Он вытащил из котомки лепешки и мясо:
— Кушайте на здоровье, уважаемый господин Али! Не прикажете ли подать жареного на вертеле кабана, фаршированного шафраном, гвоздикой и тушенными в белом вине перепелами?
— Спасибо, господин Владос, — с полным ртом отозвался Лешка. — Фаршированного кабана мы, пожалуй, оставим на завтра.
Оба захохотали. Они смеялись долго, видно, сказывалось нервное напряжение, полученное за день. А снаружи бушевала буря, и порывы ветра порою швыряли в пещеру холодные звонкие капли, плотные, как пулеметная очередь. Уютно пахло дымом.
— А наш костер не заметят? — отсмеявшись, запоздало озаботился Лешка. — Ведь ночью огонь виден издалека!
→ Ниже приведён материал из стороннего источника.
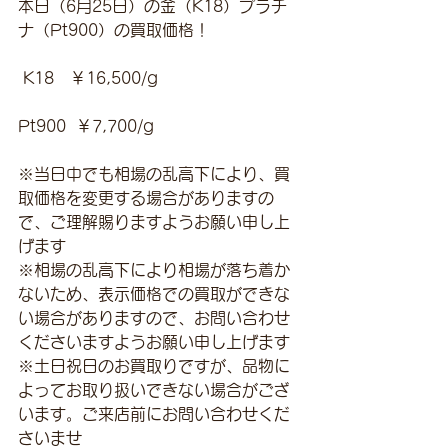
本日（6月25日）の金（K18）プラチ
ナ（Pt900）の買取価格！
 K18　￥16,500/g 
Pt900  ￥7,700/g
※当日中でも相場の乱高下により、買
取価格を変更する場合がありますの
で、ご理解賜りますようお願い申し上
げます
※相場の乱高下により相場が落ち着か
ないため、表示価格での買取ができな
い場合がありますので、お問い合わせ
くださいますようお願い申し上げます
※土日祝日のお買取りですが、品物に
よってお取り扱いできない場合がござ
います。ご来店前にお問い合わせくだ
さいませ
— Сейчас буря, — меланхолично отозвался грек. — И дождь. Не думаю, чтобы хоть кто-то здесь шастал в этакую непогодь. Проведем здесь ночь, а утром, пораньше, уйдем.
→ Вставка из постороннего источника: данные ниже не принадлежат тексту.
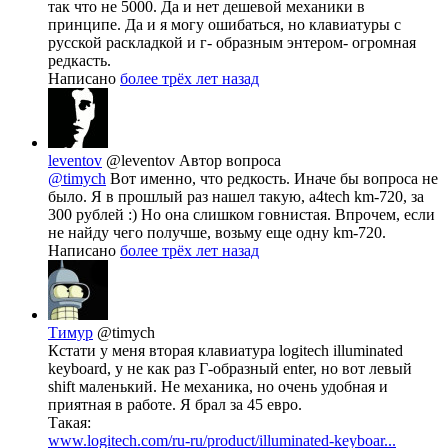
так что не 5000. Да и нет дешевой механики в
принципе. Да и я могу ошибаться, но клавиатуры с
русской раскладкой и г- образным энтером- огромная
редкасть.
Написано
более трёх лет назад
leventov
@leventov
Автор вопроса
@timych
Вот именно, что редкость. Иначе бы вопроса не
было. Я в прошлый раз нашел такую, a4tech km-720, за
300 рублей :) Но она слишком говнистая. Впрочем, если
не найду чего получше, возьму еще одну km-720.
Написано
более трёх лет назад
Тимур
@timych
Кстати у меня вторая клавиатура logitech illuminated
keyboard, у не как раз Г-образный enter, но вот левый
shift маленький. Не механика, но очень удобная и
приятная в работе. Я брал за 45 евро.
Такая:
www.logitech.com/ru-ru/product/illuminated-keyboar...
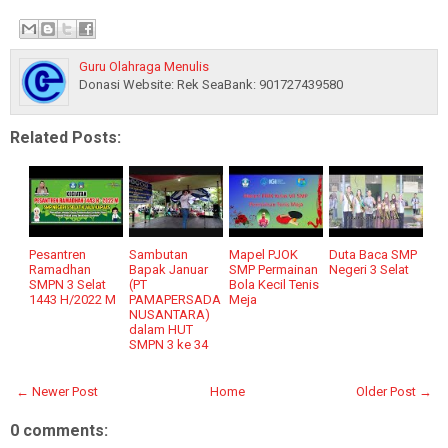
Guru Olahraga Menulis
Donasi Website: Rek SeaBank: 901727439580
Related Posts:
Pesantren
Sambutan
Mapel PJOK
Duta Baca SMP
Ramadhan
Bapak Januar
SMP Permainan
Negeri 3 Selat
SMPN 3 Selat
(PT
Bola Kecil Tenis
1443 H/2022 M
PAMAPERSADA
Meja
NUSANTARA)
dalam HUT
SMPN 3 ke 34
← Newer Post
Home
Older Post →
0 comments:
— Логично, — улыбнувшись, кивнул Лешка. Подстелив уже почти высохший плащ, он лег на живот и долго смотрел на огонь и незаметно уснул, вытянув руки.
Проснулся от холода — костер в пещере давно погас, а вино, увы, кончилось — Владос со смешными ужимками тряс флягу. Снаружи пробивался утренний свет, и Лешка, недолго думая, высунулся на улицу — в небе сияло солнце.
— Солнышко! Вот здорово, Владос!
Помочившись в траву, юноша повернулся к пещере… И вздрогнул — прямо перед ним, в окружении верных воинов, стоял Ичибей Калы и гнусно…
Глава 8
Осень 1439 г. Крым
СВАТЫ
Родные не смущают их, сосед им не помеха; И стыд забыв, они любви становятся рабами…
Поэма о Василии Дигенисе Акрите…Скалил зубы!
Вот, гад! Выследил все-таки, сволочь!
Позади, за Ичибеем, маячил здоровяк Кызгырлы и кудрявый мальчишка Алныз.
И этот здесь… предатель!
По знаку хозяина, слуги, словно пущенные с тетивы стрелы, набросившись, скрутили беглецам руки.
— Шакал! — подойдя ближе, Ичибей Калы хлестнул Лешку по щекам, а затем больно пнул в бок.
Юноша застонал, скривился и, сплюнув кровь, с ненавистью уставился на хозяина:
— Сам ты шакал, паразитина! Сквалыжник чертов! Владос, переведи, брат. Пусть позлится, все веселей помирать. Скажи этому уроду, что…
— Думаю, он и сам догадывается о твоих словах, — повернув голову, через силу улыбнулся грек.
— …что у меня есть одно хорошее предложение насчет его доченьки!
— Что говорит этот пес? — нахмурившись, осведомился Ичибей Калы.
Владос добросовестно перевел и, скосив глаза, удивленно посмотрел на Лешку. Тот, ничуть не смущаясь, подмигнул приятелю, и нагло потребовал отпустить руки.